# Towing with a 99 Suburban questions



## hillslider (Jun 19, 2007)

Well...the wife and i want to buy a travel trailer.  We found one that we really like.  It is a Springdale 292BHLS.  It has a dry weight of 5960 and hitch weight of 770.  Dealer sates my 99 Chev Surburban would handle it like a dream.  I doubt that.....but I sure would like to get this trailer.  It has a class 5 factory hitch with the tow package.  Rv dealer states that with the WD hitch and sway bar I would be able to pull the trailer and be comfortable.  We live in Michigan so hills are not really an issue but I do not want this thing parked and not being used because it is a pain to pull.  The chev has a 5.7 and 3.73 axle and HD trany oil cooler.  Owners manual states 6000lb max.  Am I nuts for even thinking aboout doing this.  We want this big of a trailer since we have 3 kids and when we are not using it for camping it will be used like a guest house.  The property we just bought has been set up for a travel trailer hook up with a seperate well, septic and power hookup all on a nice flat area by our pond.  So am I nuts?  Please help with any advice.

Thanks


----------



## TexasClodhopper (Jun 19, 2007)

Re: Towing with a 99 Suburban questions

I don't know about pulling it, but I do know that the "guests" who most like your new guest house will be mice!  Sounds like a beautiful spot, though!

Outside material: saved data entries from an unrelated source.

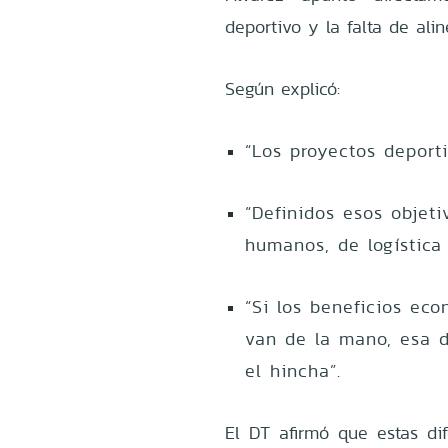
deportivo y la falta de ali
Según explicó:
“Los proyectos deporti
“Definidos esos objeti
humanos, de logística 
“Si los beneficios ec
van de la mano, esa d
el hincha”.
El DT afirmó que estas di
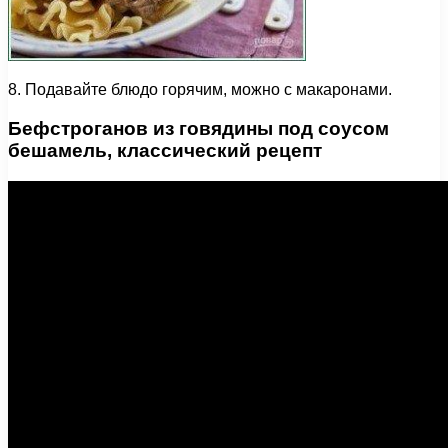
8. Подавайте блюдо горячим, можно с макаронами.
Бефстроганов из говядины под соусом
бешамель, классический рецепт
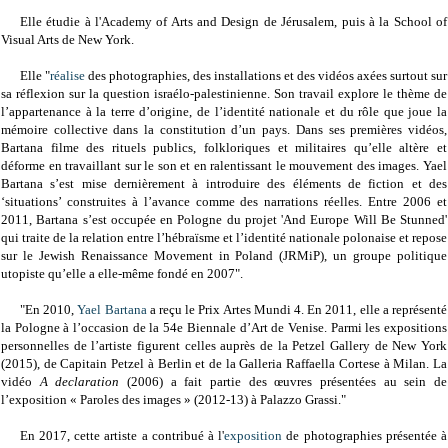
Elle étudie à l'
Academy of Arts and Design de Jérusalem, puis à la School of
Visual Arts de New York.
Elle "
réalise
des photographies, des installations et des vidéos axées surtout sur
sa réflexion sur la question israélo-palestinienne. Son travail explore le thème de
l’appartenance à la terre d’origine, de l’identité nationale et du rôle que joue la
mémoire collective dans la constitution d’un pays. Dans ses premières vidéos,
Bartana filme des rituels publics, folkloriques et militaires qu’elle altère et
déforme en travaillant sur le son et en ralentissant le mouvement des images. Yael
Bartana s’est mise dernièrement à introduire des éléments de fiction et des
‘situations’ construites à l’avance comme des narrations réelles. Entre 2006 et
2011, Bartana s’est occupée en Pologne du projet 'And Europe Will Be Stunned'
qui traite de la relation entre l’hébraïsme et l’identité nationale polonaise et repose
sur le Jewish Renaissance Movement in Poland (JRMiP), un groupe politique
utopiste qu’elle a elle-même fondé en 2007".
"En 2010,
Yael Bartana
a reçu le Prix Artes Mundi 4. En 2011, elle a représenté
la Pologne à l’occasion de la 54e Biennale d’Art de Venise. Parmi les expositions
personnelles de l’artiste figurent celles auprès de la Petzel Gallery de New York
(2015), de Capitain Petzel à Berlin et de la Galleria Raffaella Cortese à Milan. La
vidéo
A declaration
(2006) a fait partie des œuvres présentées au sein de
l’exposition « Paroles des images » (2012-13) à Palazzo Grassi."
En 2017, cette artiste a contribué à l'
exposition
de photographies présentée à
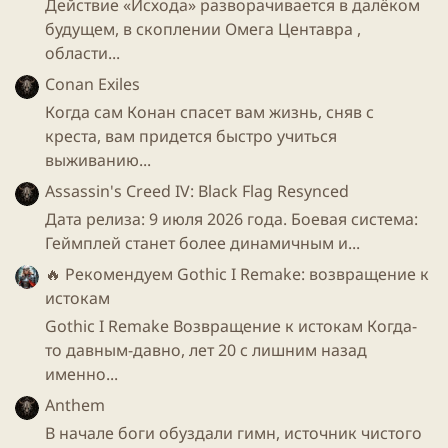
Действие «Исхода» разворачивается в далёком
будущем, в скоплении Омега Центавра ,
области...
Conan Exiles
Когда сам Конан спасет вам жизнь, сняв с
креста, вам придется быстро учиться
выживанию...
Assassin's Creed IV: Black Flag Resynced
Дата релиза: 9 июля 2026 года. Боевая система:
Геймплей станет более динамичным и...
🔥 Рекомендуем
Gothic I Remake: возвращение к
истокам
Gothic I Remake Возвращение к истокам Когда-
то давным-давно, лет 20 с лишним назад
именно...
Anthem
В начале боги обуздали гимн, источник чистого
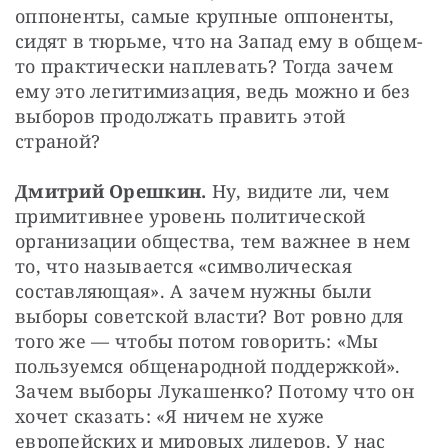
оппоненты, самые крупные оппоненты, 
сидят в тюрьме, что на Запад ему в общем-
то практически наплевать? Тогда зачем 
ему это легитимизация, ведь можно и без 
выборов продолжать править этой 
страной?
Дмитрий Орешкин.
 Ну, видите ли, чем 
примитивнее уровень политической 
организации общества, тем важнее в нем 
то, что называется «символическая 
составляющая». А зачем нужны были 
выборы советской власти? Вот ровно для 
того же — чтобы потом говорить: «Мы 
пользуемся общенародной поддержкой». 
Зачем выборы Лукашенко? Потому что он 
хочет сказать: «Я ничем не хуже 
европейских и мировых лидеров. У нас 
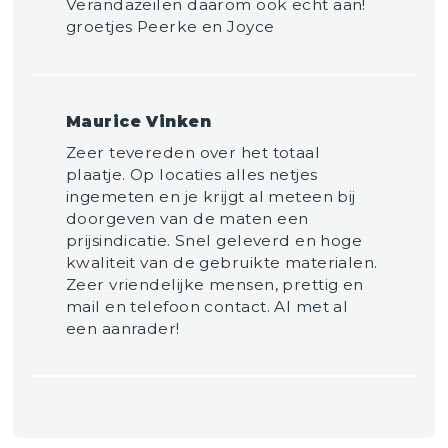
Verandazeilen daarom ook echt aan!
groetjes Peerke en Joyce
Maurice Vinken
Zeer tevereden over het totaal
plaatje. Op locaties alles netjes
ingemeten en je krijgt al meteen bij
doorgeven van de maten een
prijsindicatie. Snel geleverd en hoge
kwaliteit van de gebruikte materialen.
Zeer vriendelijke mensen, prettig en
mail en telefoon contact. Al met al
een aanrader!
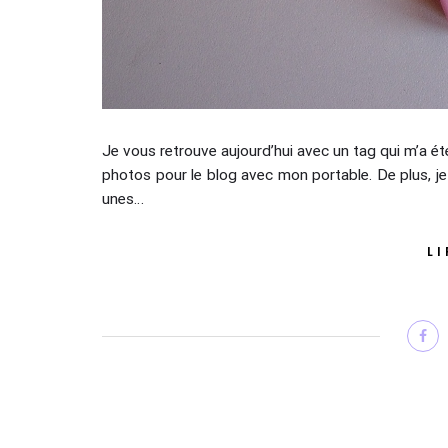
Je vous retrouve aujourd’hui avec un tag qui m’a 
photos pour le blog avec mon portable. De plus, j
unes…
LI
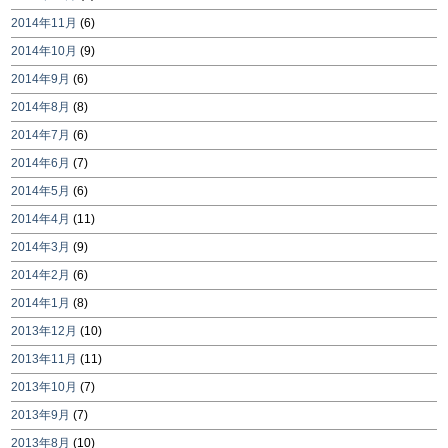
2014年11月
(6)
2014年10月
(9)
2014年9月
(6)
2014年8月
(8)
2014年7月
(6)
2014年6月
(7)
2014年5月
(6)
2014年4月
(11)
2014年3月
(9)
2014年2月
(6)
2014年1月
(8)
2013年12月
(10)
2013年11月
(11)
2013年10月
(7)
2013年9月
(7)
2013年8月
(10)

Welcome to the forum, Rob!


----------



## DL Rupper (Jun 19, 2007)

Re: Towing with a 99 Suburban questions

Add 2000 lbs to the dry weight for the Travel Trailer and you will be closer to the real weight of the TT when it is loaded for a trip.  Also, you have to consider the weight of the suburban fully loaded with gas, passengers and gear.  You might get by for short not to frequent trips.  If you plan on a lot of long trips, I would look for a smaller or lighter trailer or a tow vehicle with a heavier tow rating.


----------



## hertig (Jun 19, 2007)

Re: Towing with a 99 Suburban questions

Tow ratings are for a completely empty vehicle, no passengers, no cargo, no accessories.  Just a 150 pound driver and a bit of gas.  And the weight being towed is a flat bed trailer with 'no' wind resistance.  My 'real towing weight guess formula for that suburban is (6000 - 1000) * .8 or 4000 pounds.  Sorry,  but that trailer is way too much for that truck.


----------



## hillslider (Jun 19, 2007)

Re: Towing with a 99 Suburban questions

Thanks everyone for the replies.  My gut feeling was right.  But I did go ahead a make a purchase tonight.  I found a 2008 Jayco 26JTX.  Still pretty big and a bit heavy.  Dry weight is 4560.  This paticular Jayco dealer gave excellent service and advice and hope to very happy for many years.  I know I am not buying a Cadilac of RV trailers but with 3 small children that can destroy a brick my investment of 13200 should make it a little easier to watch them be themselves.  This will be our first camper so it should be fun!!!!
I hope all the skills my Dad and Grandpa taught me come back to mind on how to back that 29 foot beast up!


----------



## TexasClodhopper (Jun 20, 2007)

Re: Towing with a 99 Suburban questions

I had a guy from San Augustine, Texas in DEEP East Texas once tell me that his kids were so bad,

"They can *mess* up a crowbar in a sandpile!"

Happy Trails!


----------